I agree. I think this is all very political. Cllr Bewick also mentioned the fact that his children took exception to the ‘fusty’ building. Well, according to the new scheme, the children’s library will be located in one of the larger ground floor rooms of the old Hove Museum, not in the smart new extension. So they may have issues about that 😛
This article reads like a puff piece for the new scheme. Is it really money saving? Will it be a ‘cultural hub’ or just a glorified kindergarten/cafe for the well-heeled residents of Westbourne/Vallance area of Hove? The fairness commission should look into this–central Hove is being robbed of its cultural heritage. Hove Museum needs the space-defying interior of a TARDIS for this scheme to work and frankly I can’t see it happening, even with a smart glass cube attached. Comparing it to Welcome Collection/Pallant is ludricrous–we don’t have the same reserves of cash as these institutions. The council has failed to make a cultural hub out of the centrally located Carnegie building for decades, so I doubt they’ll make anything out of this new scheme–just a dog’s breakfast.
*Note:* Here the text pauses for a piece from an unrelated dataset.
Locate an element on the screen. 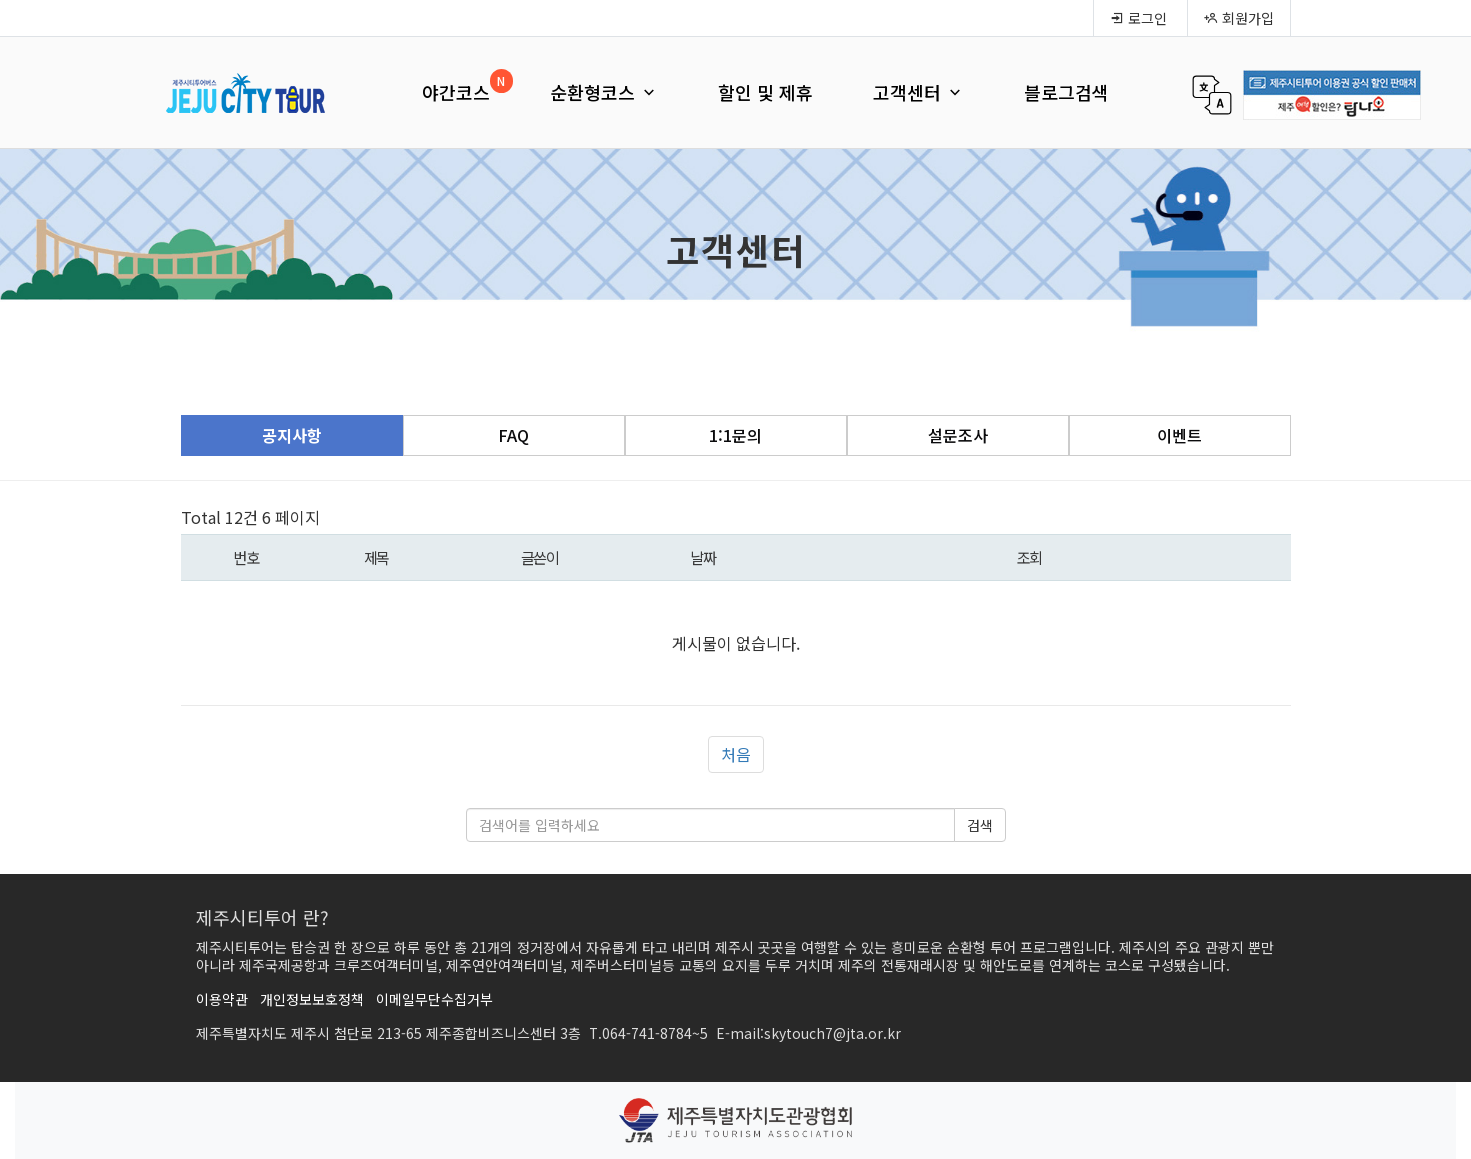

The proposal to move Hove Library into Hove Museum is a response to the council’s economic situation. The library service has to significantly reduce it’s budget to play it’s part in achieving the total savings which the council has to make, because of the large reduction in funding from central government. Hove Library, while a lovely building, is a money pit which the council can’t afford to maintain. If Hove Library doesn’t move to a cheaper building, the same amount of money will still have to be saved – equal to the cost of running seven, yes seven, community libraries per annum. That is the stark choice! Hove will not be without a library – the museum is a 5 minute walk away from the current library and the museum is not well used. By co-locating the library and museum it will benefit both services. I also have concerns about the size of the new extension, but by clever use of space, a well laid out integrated service, could be achieved. This could be a positive development if the people of Hove get behind it and use their skills and talents to help create the ‘cultural hub’ which Hove deserves. Hove Library has regularly put on events for both children and adults and could work with museum staff to offer a programme of events in the new ‘cultural hub’ if it goes ahead.